(Beginning of Record extracts)

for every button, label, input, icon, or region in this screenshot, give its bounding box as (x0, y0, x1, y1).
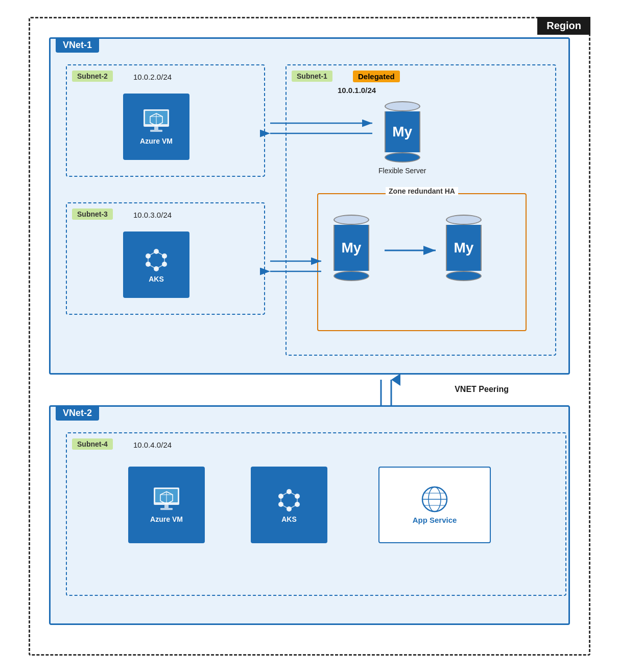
mysql-standby-label: My (454, 240, 474, 256)
vnet2-label: VNet-2 (56, 406, 99, 421)
subnet4-cidr: 10.0.4.0/24 (133, 441, 172, 449)
vnet-peering-label: VNET Peering (455, 385, 509, 394)
subnet1-cidr: 10.0.1.0/24 (338, 86, 376, 95)
mysql-cylinder-main: My (385, 101, 420, 163)
vnet2-container: VNet-2 Subnet-4 10.0.4.0/24 Azure VM (49, 405, 570, 625)
svg-line-44 (281, 492, 289, 496)
mysql-primary-group: My (334, 215, 369, 281)
aks-label-1: AKS (149, 275, 164, 283)
azure-vm-box-2: Azure VM (128, 467, 205, 543)
svg-line-45 (289, 492, 297, 496)
mysql-main-label: My (392, 124, 412, 140)
subnet1-box: Subnet-1 Delegated 10.0.1.0/24 My Flexib… (285, 64, 556, 356)
svg-line-17 (148, 264, 156, 269)
svg-rect-36 (164, 505, 169, 508)
mysql-standby-group: My (446, 215, 482, 281)
subnet3-tag: Subnet-3 (72, 208, 113, 220)
svg-line-13 (148, 251, 156, 256)
subnet4-box: Subnet-4 10.0.4.0/24 Azure VM (66, 432, 566, 596)
ha-box: Zone redundant HA My (317, 193, 527, 331)
subnet3-box: Subnet-3 10.0.3.0/24 (66, 202, 265, 315)
flexible-server-group: My Flexible Server (378, 101, 426, 175)
flexible-server-label: Flexible Server (378, 167, 426, 175)
app-service-icon (417, 485, 453, 516)
aks-label-2: AKS (281, 515, 297, 523)
azure-vm-box-1: Azure VM (123, 94, 189, 160)
subnet2-box: Subnet-2 10.0.2.0/24 Azure VM (66, 64, 265, 177)
subnet3-cidr: 10.0.3.0/24 (133, 211, 172, 219)
azure-vm-icon-2 (151, 486, 182, 512)
delegated-badge: Delegated (353, 71, 400, 82)
svg-line-18 (156, 264, 164, 269)
aks-box-2: AKS (251, 467, 327, 543)
subnet4-tag: Subnet-4 (72, 438, 113, 450)
svg-line-48 (281, 504, 289, 509)
aks-icon-1 (141, 246, 172, 272)
subnet2-tag: Subnet-2 (72, 71, 113, 82)
mysql-primary-label: My (342, 240, 362, 256)
ha-replication-arrow (379, 240, 446, 261)
svg-rect-6 (150, 130, 162, 132)
vm-label-2: Azure VM (150, 515, 183, 523)
vnet1-label: VNet-1 (56, 38, 99, 53)
subnet2-cidr: 10.0.2.0/24 (133, 73, 172, 81)
diagram-container: Region VNet-1 Subnet-2 10.0.2.0/24 (29, 17, 590, 656)
region-label: Region (537, 17, 590, 35)
mysql-standby-cylinder: My (446, 215, 482, 281)
svg-line-14 (156, 251, 164, 256)
svg-rect-5 (154, 127, 158, 130)
svg-rect-37 (160, 508, 173, 510)
vm-label-1: Azure VM (140, 137, 173, 145)
app-service-label: App Service (413, 516, 457, 524)
mysql-primary-cylinder: My (334, 215, 369, 281)
ha-label: Zone redundant HA (386, 187, 458, 195)
app-service-box: App Service (378, 467, 491, 543)
azure-vm-icon-1 (141, 108, 172, 134)
subnet1-tag: Subnet-1 (292, 71, 332, 82)
svg-line-49 (289, 504, 297, 509)
aks-box-1: AKS (123, 231, 189, 298)
aks-icon-2 (274, 486, 304, 512)
vnet1-container: VNet-1 Subnet-2 10.0.2.0/24 (49, 37, 570, 375)
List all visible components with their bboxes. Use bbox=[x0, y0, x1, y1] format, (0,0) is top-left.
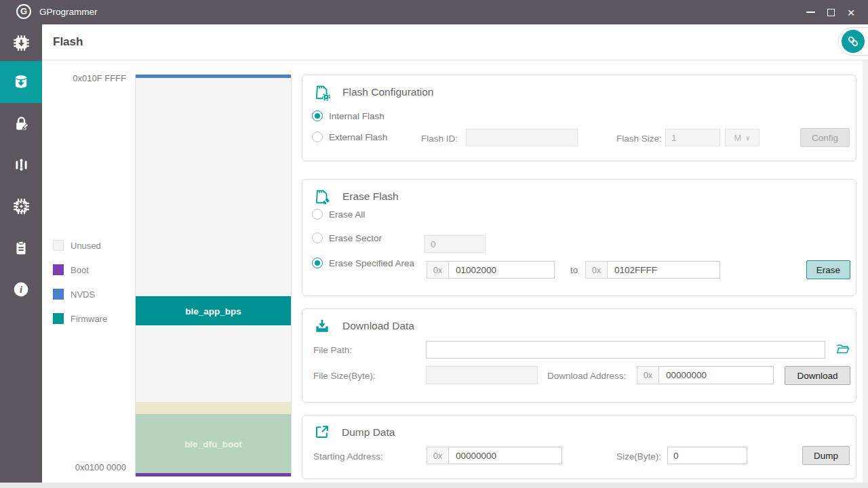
legend-item-firmware: Firmware bbox=[53, 313, 107, 324]
close-button[interactable]: × bbox=[841, 0, 861, 24]
flash-id-label: Flash ID: bbox=[421, 134, 458, 144]
memory-segment-unused bbox=[136, 78, 291, 296]
download-button[interactable]: Download bbox=[785, 366, 850, 385]
chip-download-icon bbox=[12, 34, 31, 52]
dump-size-label: Size(Byte): bbox=[616, 451, 661, 462]
legend-label: Firmware bbox=[71, 314, 107, 324]
window-title: GProgrammer bbox=[39, 0, 98, 24]
memory-segment-firmware-faded: ble_dfu_boot bbox=[136, 414, 291, 473]
maximize-icon bbox=[827, 9, 835, 16]
dump-data-icon bbox=[313, 424, 330, 441]
lock-edit-icon bbox=[12, 115, 31, 133]
radio-unselected-icon bbox=[312, 232, 323, 243]
sidebar-item-efuse-layout[interactable] bbox=[0, 144, 42, 186]
sidebar-item-encrypt-sign[interactable] bbox=[0, 103, 42, 144]
download-data-title: Download Data bbox=[342, 320, 414, 332]
memory-segment-firmware: ble_app_bps bbox=[136, 296, 291, 325]
flash-size-label: Flash Size: bbox=[616, 134, 662, 144]
chip-settings-icon bbox=[12, 197, 31, 216]
radio-selected-icon bbox=[312, 110, 323, 121]
legend-label: Unused bbox=[71, 241, 101, 251]
file-path-label: File Path: bbox=[313, 345, 352, 355]
erase-start-group: 0x bbox=[427, 261, 555, 279]
erase-button[interactable]: Erase bbox=[806, 260, 850, 279]
flash-storage-icon bbox=[12, 73, 31, 92]
memory-segment-unused bbox=[136, 325, 291, 402]
legend-swatch bbox=[53, 264, 64, 275]
info-icon: i bbox=[12, 281, 30, 298]
file-path-input[interactable] bbox=[426, 341, 825, 359]
erase-flash-panel: Erase Flash Erase All Erase Sector Erase… bbox=[302, 179, 856, 296]
minimize-button[interactable] bbox=[800, 0, 821, 24]
dump-data-header: Dump Data bbox=[313, 424, 395, 441]
memory-bottom-address: 0x0100 0000 bbox=[42, 462, 126, 472]
flash-size-unit-select: M ∨ bbox=[725, 129, 760, 146]
file-size-input bbox=[426, 366, 538, 384]
window-controls: × bbox=[800, 0, 861, 24]
link-icon bbox=[842, 30, 865, 53]
sidebar-item-flash[interactable] bbox=[0, 61, 42, 103]
erase-end-group: 0x bbox=[585, 261, 720, 279]
starting-address-label: Starting Address: bbox=[313, 451, 383, 462]
dump-button[interactable]: Dump bbox=[802, 446, 850, 465]
legend-label: NVDS bbox=[71, 289, 95, 300]
maximize-button[interactable] bbox=[821, 0, 841, 24]
browse-file-button[interactable] bbox=[835, 342, 850, 359]
download-address-input[interactable] bbox=[659, 366, 774, 384]
page-header: Flash bbox=[42, 24, 868, 60]
starting-address-group: 0x bbox=[427, 447, 562, 464]
legend-item-boot: Boot bbox=[53, 264, 107, 275]
flash-configuration-title: Flash Configuration bbox=[342, 86, 433, 98]
external-flash-radio[interactable]: External Flash bbox=[312, 131, 387, 142]
connect-button[interactable] bbox=[838, 27, 868, 56]
erase-start-input[interactable] bbox=[449, 261, 555, 279]
sidebar-item-chip-configuration[interactable] bbox=[0, 186, 42, 227]
sidebar-item-about[interactable]: i bbox=[0, 268, 42, 310]
erase-flash-header: Erase Flash bbox=[313, 188, 399, 205]
legend-swatch bbox=[53, 289, 64, 300]
radio-unselected-icon bbox=[312, 209, 323, 220]
page-title: Flash bbox=[53, 24, 83, 60]
memory-legend: UnusedBootNVDSFirmware bbox=[53, 240, 107, 324]
memory-segment-erase-highlight bbox=[136, 402, 291, 414]
svg-text:i: i bbox=[20, 284, 22, 295]
download-address-group: 0x bbox=[637, 366, 774, 384]
clipboard-icon bbox=[12, 239, 30, 257]
dump-size-input[interactable] bbox=[667, 447, 747, 464]
erase-flash-title: Erase Flash bbox=[342, 190, 399, 203]
close-icon: × bbox=[847, 6, 854, 19]
titlebar: G GProgrammer × bbox=[0, 0, 868, 24]
download-data-icon bbox=[313, 317, 331, 335]
hex-prefix: 0x bbox=[427, 261, 449, 279]
dump-data-title: Dump Data bbox=[342, 426, 395, 439]
flash-configuration-panel: Flash Configuration Internal Flash Exter… bbox=[302, 75, 856, 161]
sidebar-item-firmware-download[interactable] bbox=[0, 24, 42, 61]
memory-bar: ble_app_bpsble_dfu_boot bbox=[135, 75, 292, 476]
erase-all-radio[interactable]: Erase All bbox=[312, 209, 365, 220]
erase-end-input[interactable] bbox=[608, 261, 720, 279]
memory-segment-label: ble_dfu_boot bbox=[136, 439, 291, 449]
sidebar: i bbox=[0, 24, 42, 483]
legend-swatch bbox=[53, 313, 64, 324]
scrollbar-track[interactable] bbox=[863, 60, 868, 483]
internal-flash-radio[interactable]: Internal Flash bbox=[312, 110, 384, 121]
legend-item-nvds: NVDS bbox=[53, 289, 107, 300]
file-size-label: File Size(Byte): bbox=[313, 371, 376, 381]
legend-item-unused: Unused bbox=[53, 240, 107, 251]
sidebar-item-device-log[interactable] bbox=[0, 227, 42, 268]
gprogrammer-window: G GProgrammer × bbox=[0, 0, 868, 488]
flash-size-input bbox=[665, 129, 720, 146]
erase-sector-input bbox=[425, 235, 486, 253]
legend-label: Boot bbox=[71, 265, 89, 275]
config-button: Config bbox=[800, 128, 850, 147]
hex-prefix: 0x bbox=[427, 447, 449, 464]
folder-open-icon bbox=[835, 342, 850, 357]
erase-sector-radio[interactable]: Erase Sector bbox=[312, 232, 382, 243]
radio-selected-icon bbox=[312, 258, 323, 268]
hex-prefix: 0x bbox=[637, 366, 659, 384]
download-address-label: Download Address: bbox=[547, 371, 626, 381]
erase-specified-area-radio[interactable]: Erase Specified Area bbox=[312, 258, 414, 268]
starting-address-input[interactable] bbox=[449, 447, 562, 464]
dump-data-panel: Dump Data Starting Address: 0x Size(Byte… bbox=[302, 415, 856, 479]
flash-configuration-header: Flash Configuration bbox=[313, 83, 433, 101]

(End of Record extracts)

**Your task**
Copy out all lines from the material above that contain the string "page".

**Task output**
page-header: Flash bbox=[42, 24, 868, 60]
page-title: Flash bbox=[53, 24, 83, 60]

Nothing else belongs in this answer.